A verbatim copy of the data is wanted, minus any picture in it.

(Page images and extracted text)
# # # # # # #

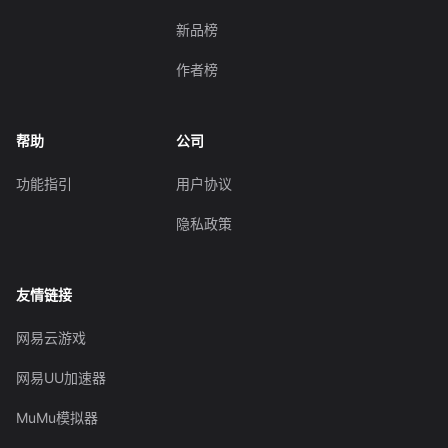
新品榜
作者榜
帮助
公司
功能指引
用户协议
隐私政策
友情链接
网易云游戏
网易UU加速器
MuMu模拟器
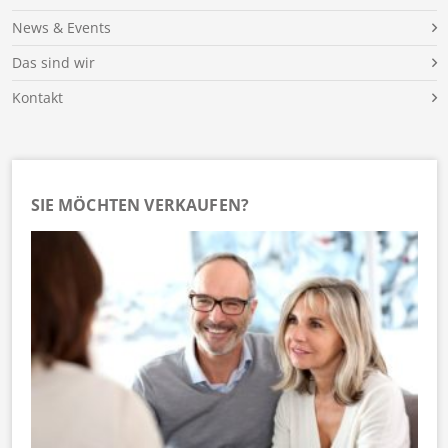
News & Events
Das sind wir
Kontakt
SIE MÖCHTEN VERKAUFEN?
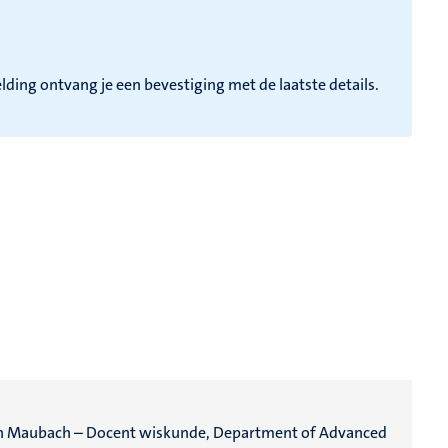
ding ontvang je een bevestiging met de laatste details.
an Maubach – Docent wiskunde, Department of Advanced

# # # # # # #

(Written response):
新品榜
作者榜
帮助
公司
功能指引
用户协议
隐私政策
友情链接
网易云游戏
网易UU加速器
MuMu模拟器
News & Events
Das sind wir
Kontakt
SIE MÖCHTEN VERKAUFEN?
ding ontvang je een bevestiging met de laatste details.
an Maubach – Docent wiskunde, Department of Advanced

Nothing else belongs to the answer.